Comments (10)
You can actually provide any (train_index, test_index) iterator to the cv parameter. sklearn's crossvalidate function accepts both kfold objects and iterators (kfold object's split outputs) as inputs. Example would be:
lofo_imp = LOFOImportance(dataset, cv=GroupKFold(4).split(X, y, groups), scoring="roc_auc")
from lofo-importance.
New sklearn version seems to have problems with iterables in cross_validate. Converting iterables to list is a workaround:
lofo_imp = LOFOImportance(dataset, cv=list(GroupKFold(n_splits=4).split(X=tr, y=tr['pressure'], groups=tr['breath_id'])), scoring="neg_mean_absolute_error")
from lofo-importance.
Thanks. It's better to add some document about it.
from lofo-importance.
@aerdem4 I meet this error when use groupkfold
'
In
cv_results = cross_validate(self.model, X, y, cv=self.cv, scoring=self.scoring, fit_params=fit_params)

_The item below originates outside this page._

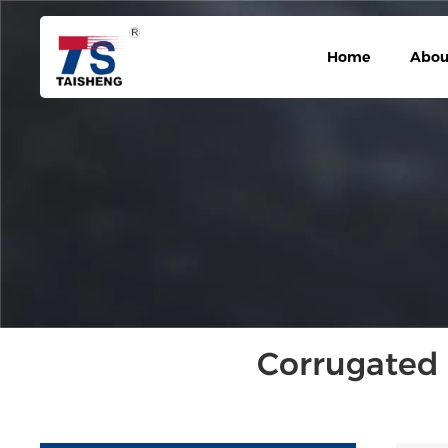
Home
Abou
Corrugated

ValueError: not enough values to unpack (expected 3, got 0)
'
from lofo-importance.
Sklearn cross_validate
function (which is used by lofo-imortance
in LOFOImportance._get_cv_score
) has a groups
keyword argument, I forked this repo and added it there. You can see it in this PR BartlomiejSkwira#1 (it's a work in progress, requires tests)

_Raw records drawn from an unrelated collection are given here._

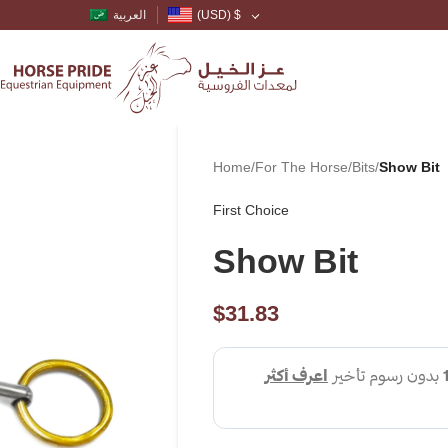
العربية
(USD)
$
Home
/
For The Horse
/
Bits
/
Show Bit
First Choice
Show Bit
$
31.83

@aerdem4 would it be a good PR candidate to your repo?
from lofo-importance.
@BartlomiejSkwira GroupKFold is supported with the workaround above. Your PR looks nice but it only covers one out of many validation schemes. From minimalistic point of view, I am thinking maybe keeping the repo without exceptions is better. But if you have an idea to include most common validation schemes in a generic way, you are welcome.
from lofo-importance.
@aerdem4 This workaround did't work for me, I would get a:
Traceback (most recent call last):
File "/opt/conda/lib/python3.8/runpy.py", line 194, in _run_module_as_main
return _run_code(code, main_globals, None,
File "/opt/conda/lib/python3.8/runpy.py", line 87, in _run_code
exec(code, run_globals)
...
<my code calling lofo_importance.get_importance()>
...
File "/opt/conda/lib/python3.8/site-packages/lofo/lofo_importance.py", line 85, in get_importance
lofo_cv_scores.append(self._get_cv_score(feature_to_remove=f))
File "/opt/conda/lib/python3.8/site-packages/lofo/lofo_importance.py", line 59, in _get_cv_score
cv_results = cross_validate(self.model, X, y, cv=self.cv, scoring=self.scoring, fit_params=fit_params, groups=self.groups)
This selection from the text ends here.